Source material: Begin

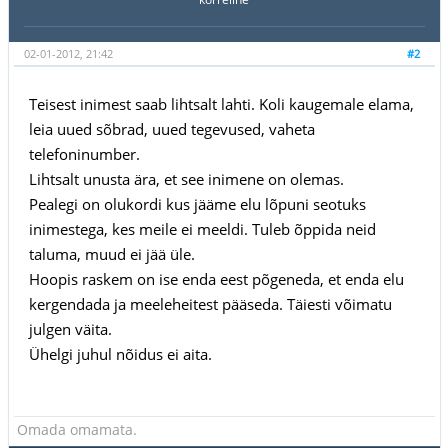
02-01-2012, 21:42
#2
Teisest inimest saab lihtsalt lahti. Koli kaugemale elama,
leia uued sõbrad, uued tegevused, vaheta
telefoninumber.
Lihtsalt unusta ära, et see inimene on olemas.
Pealegi on olukordi kus jääme elu lõpuni seotuks
inimestega, kes meile ei meeldi. Tuleb õppida neid
taluma, muud ei jää üle.
Hoopis raskem on ise enda eest põgeneda, et enda elu
kergendada ja meeleheitest pääseda. Täiesti võimatu
julgen väita.
Ühelgi juhul nõidus ei aita.
Omada omamata.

Source material: End

Required action = Could you transcribe all of the data exactly, keeping every picture out of the copy?

Result of this exercise =
02-01-2012, 21:42
#2
Teisest inimest saab lihtsalt lahti. Koli kaugemale elama,
leia uued sõbrad, uued tegevused, vaheta
telefoninumber.
Lihtsalt unusta ära, et see inimene on olemas.
Pealegi on olukordi kus jääme elu lõpuni seotuks
inimestega, kes meile ei meeldi. Tuleb õppida neid
taluma, muud ei jää üle.
Hoopis raskem on ise enda eest põgeneda, et enda elu
kergendada ja meeleheitest pääseda. Täiesti võimatu
julgen väita.
Ühelgi juhul nõidus ei aita.
Omada omamata.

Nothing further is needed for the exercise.